I'm trying to reconcile the definition of referential transparency with how OCaml handles polymorphic types and side-effects. I read on https://web.archive.org/web/20120729232358/http://www.csc.villanova.edu/~dmatusze/resources/ocaml/ocaml.html that
A definition is said to have referential transparency if its meaning does not depend on the context it is in. Functions in OCaml have referential transparency, that is, changing the context (other variables and other functions) does not change the meaning of any functions you have already defined. This fact can be crucial when you are debugging a program, because you are likely to be redefining functions fairly frequently.
But the way I understand things, this can't be true in OCaml because it is possible to perform a whole bunch of side-effects (like writing to files and performing other calculations) before returning whatever was fed into the function.
You could potentially have a function f : string -> string
so that f "a"
does not equal f "a"
. We can drop in some side-effecting expressions into the body of the function that are completely invisible in the type description of f
.
As an example f
could be defined to return the first line of some file. There could be a function somewhere in the context of f
that is changed which affects what first line f
returns.
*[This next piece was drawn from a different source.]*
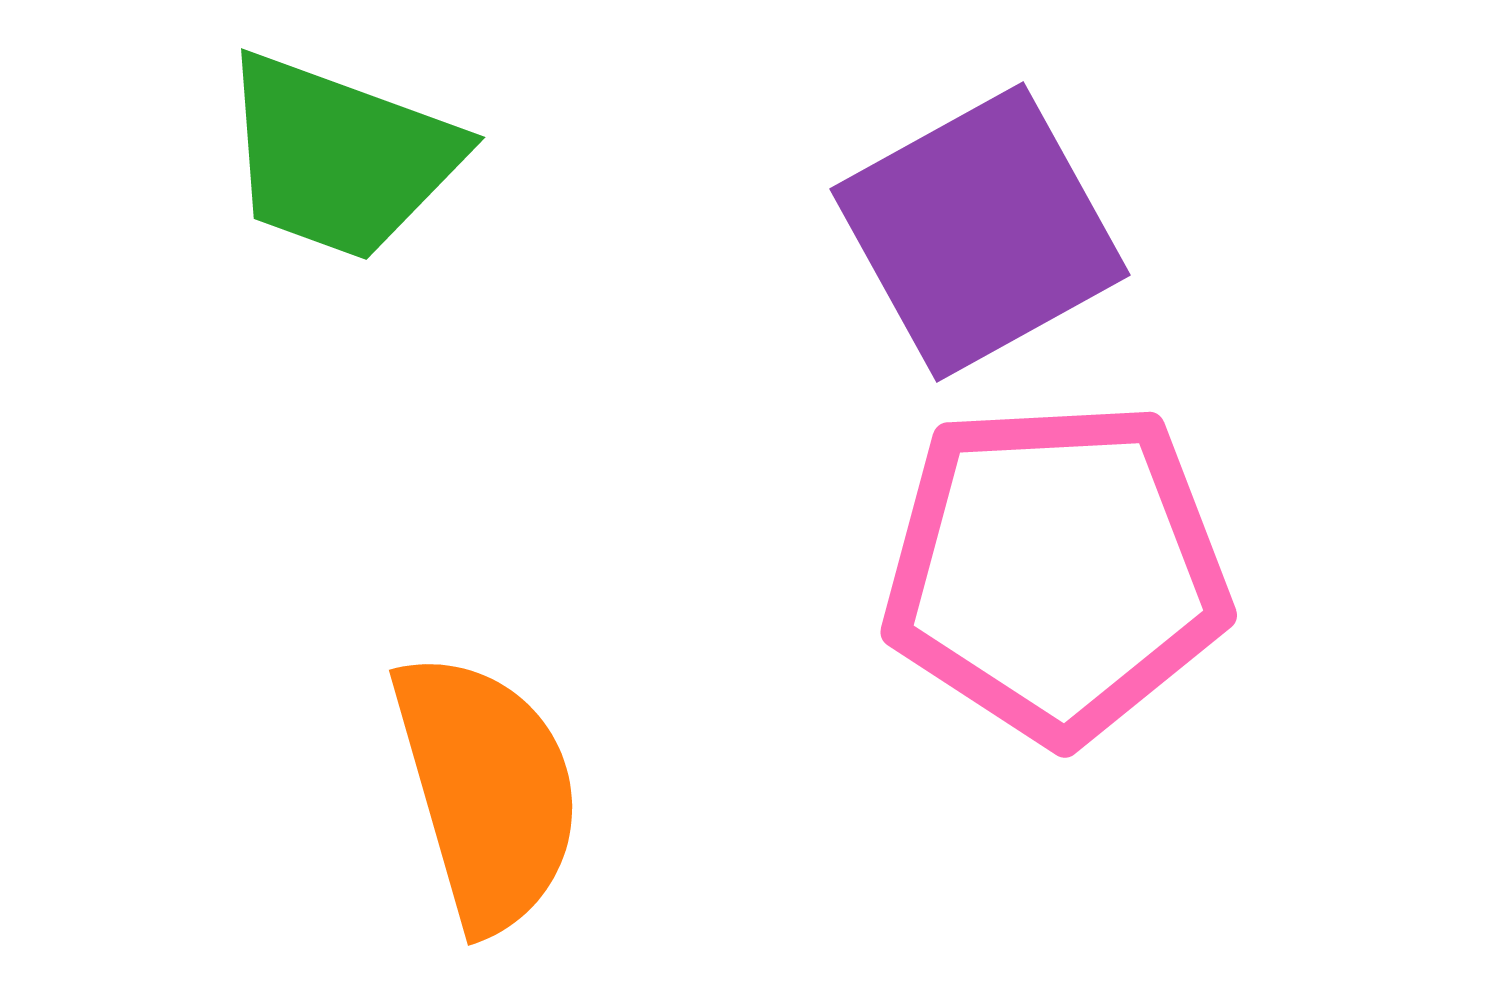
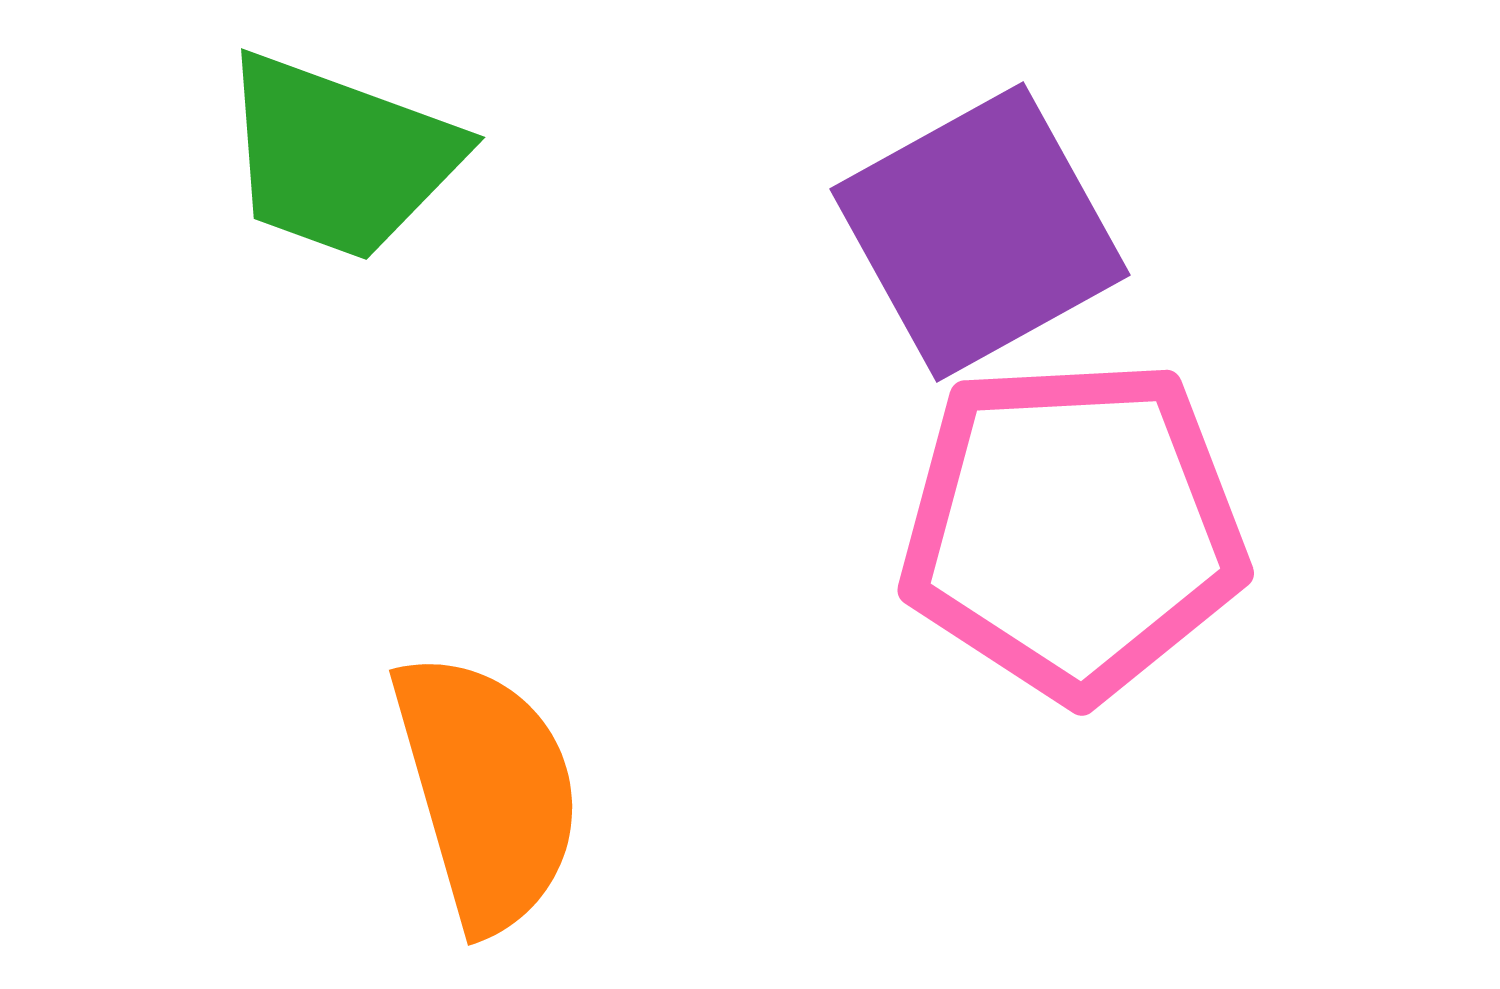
pink pentagon: moved 17 px right, 42 px up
Or worse, some function in the context could delete the file that f
depends on which would make f
undefined.
So is OCaml referentially transparent or am I missing something?
Ocaml isn't referentially transparent, exactly as you have explained.
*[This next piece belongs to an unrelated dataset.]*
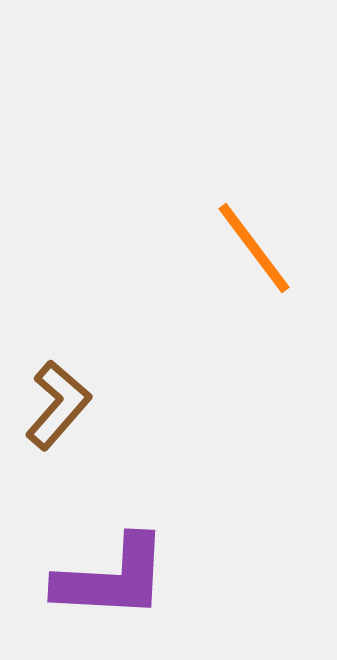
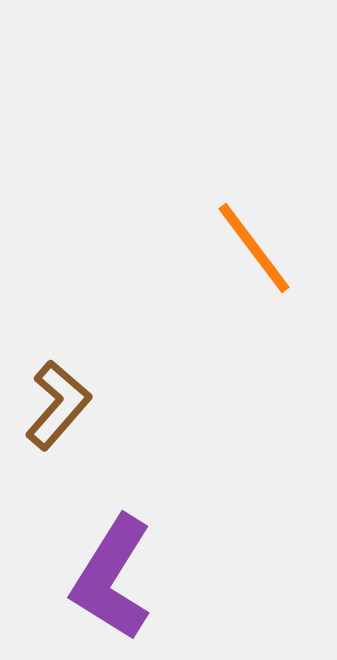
purple L-shape: rotated 119 degrees clockwise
Maybe Matuszek wants to emphasize the functional aspects of Ocaml, but in my opinion he is misleading or flat out wrong.
Section Expressions (but not statements) for example says that OCaml is a purely functional language
and OCaml claims to be stateless
. Section Omissions says
Loops, also, have been omitted, but they are not terribly useful in a purely functional language, anyway.
which is funny since loops wouldn't have been added to Ocaml if they weren't useful.